Di tengah proses hukum, tugas KPAID hanya memastikan bahwa tidak ada pelanggaran hak-hak anak terjadi. Pasca proses, perlu dipikirkan bagaimana proses rehabilitasi mental dan sosial anak pelaku (ABH) agar dapat kembali menjadi individu yang produktif secara sehat dan bahagia. Dari ketiga hal inilah, memang tahun 2021 KPAID Kota Yogyakarta membuat Forum SPPA yang selain menjadi garda dalam proses penegakan hukum pidana anak sesuai UU PA dan UU SPPA, juga melakukan berbagai usulan proses diversi (pengalihan hukuman) yang tepat dan mengandung unsur edukatif. 

Kembali Sylvi menegaskan bahwa sebagian besar masyarakat masih merasa pelaku ABH harus dihukum berat. Masyarakat belum melihat secara mendalam latar belakang mengapa anak melakukan kejadian kejahatan tersebut. Masyarakat belum melihat bahwa dalam usia anak, pelaku adalah korban dari sebuah sistem.
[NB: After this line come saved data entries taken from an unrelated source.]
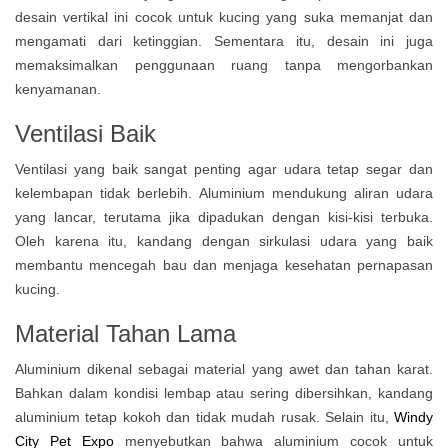
desain vertikal ini cocok untuk kucing yang suka memanjat dan
mengamati dari ketinggian. Sementara itu, desain ini juga
memaksimalkan penggunaan ruang tanpa mengorbankan
kenyamanan.
Ventilasi Baik
Ventilasi yang baik sangat penting agar udara tetap segar dan
kelembapan tidak berlebih. Aluminium mendukung aliran udara
yang lancar, terutama jika dipadukan dengan kisi-kisi terbuka.
Oleh karena itu, kandang dengan sirkulasi udara yang baik
membantu mencegah bau dan menjaga kesehatan pernapasan
kucing.
Material Tahan Lama
Aluminium dikenal sebagai material yang awet dan tahan karat.
Bahkan dalam kondisi lembap atau sering dibersihkan, kandang
aluminium tetap kokoh dan tidak mudah rusak. Selain itu,
Windy
City Pet Expo
menyebutkan bahwa aluminium cocok untuk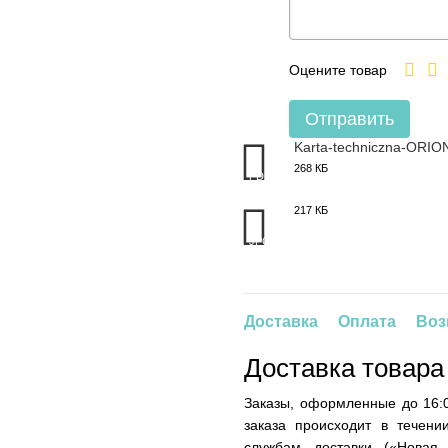
Оцените товар
Отправить
Karta-techniczna-ORIO
268 КБ
PDF
217 КБ
JPG
Доставка
Оплата
Воз
Доставка товара
Заказы, оформленные до 16:0
заказа происходит в течени
службам доставки («Новая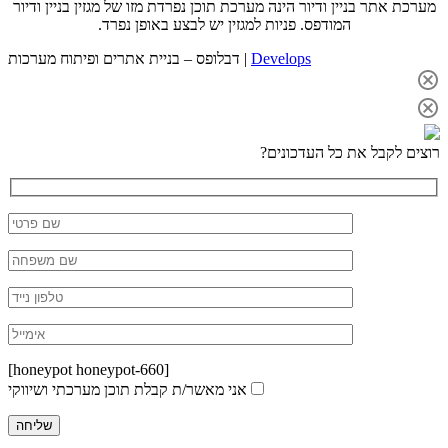
מערכת אתר בניין ודיור הינה מערכת תוכן נפרדת מזו של מגזין בניין ודיור
המודפס. פניות למגזין יש לבצע באופן נפרד.
Develops
דבלופס – בניית אתרים ופיתוח מערכות |
רוצים לקבל את כל העדכונים?
[honeypot honeypot-660]
אני מאשר/ת קבלת תוכן מערכתי ושיווקי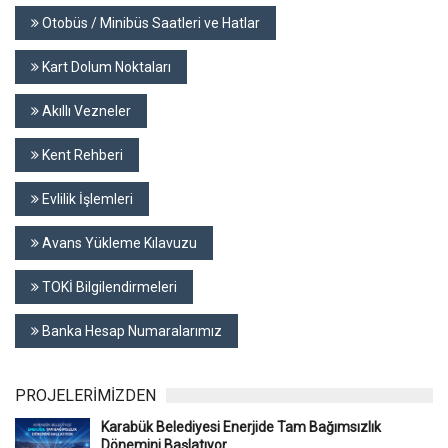
Otobüs / Minibüs Saatleri ve Hatlar
Kart Dolum Noktaları
Akıllı Vezneler
Kent Rehberi
Evlilik İşlemleri
Avans Yükleme Kılavuzu
TOKİ Bilgilendirmeleri
Banka Hesap Numaralarımız
PROJELERİMİZDEN
Karabük Belediyesi Enerjide Tam Bağımsızlık
Dönemini Başlatıyor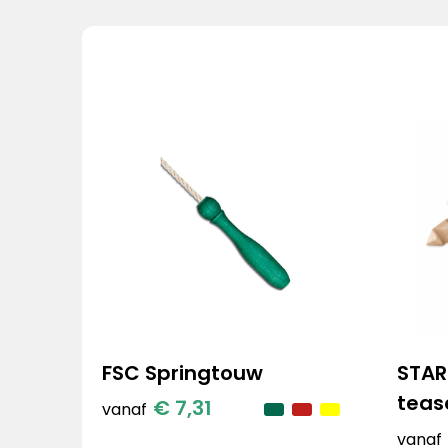
FSC Springtouw
STAR
teas
€ 7,31
vanaf
vanaf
Masyarakat melihat bahwa lembaga pemasyarakatan adalah satu-satunya tempat agar anak bisa menjadi jera terhadap perbuatannya. Padahal, dengan memasukkan anak ke Lapas, seringkali anak justru belajar kriminal lebih intensif dari narapidana lain. Maka memang perlu dipikirkan bagaimana proses yang lebih tepat, sistem pidana yang mampu memberikan sisi edukasi dalam hal karakter adalah pekerjaan rumah besar bagi semua pihak. 

"KPAID Kota Yogyakarta saat ini sedang merintis Forum SPPA di Kota Yogyakarta yang berisi Aparat Penegak Hukum, OPD terkait dan KPAID. Tujuan besarnya untuk membangun sebuah program Pidana Anak yang Lebih Edukatif. Sehingga selesai dari menjalani hukuman yang diterima, anak tidak lagi kembali melakukan kejahatan," ungkap Sylvi. (Feb)

KR

Silakan Pilih CS

Pengaduan P2TPAKK
Telekonseling Tesaga
Layanan SAPA 129
Tutup
Ada yang bisa kami bantu?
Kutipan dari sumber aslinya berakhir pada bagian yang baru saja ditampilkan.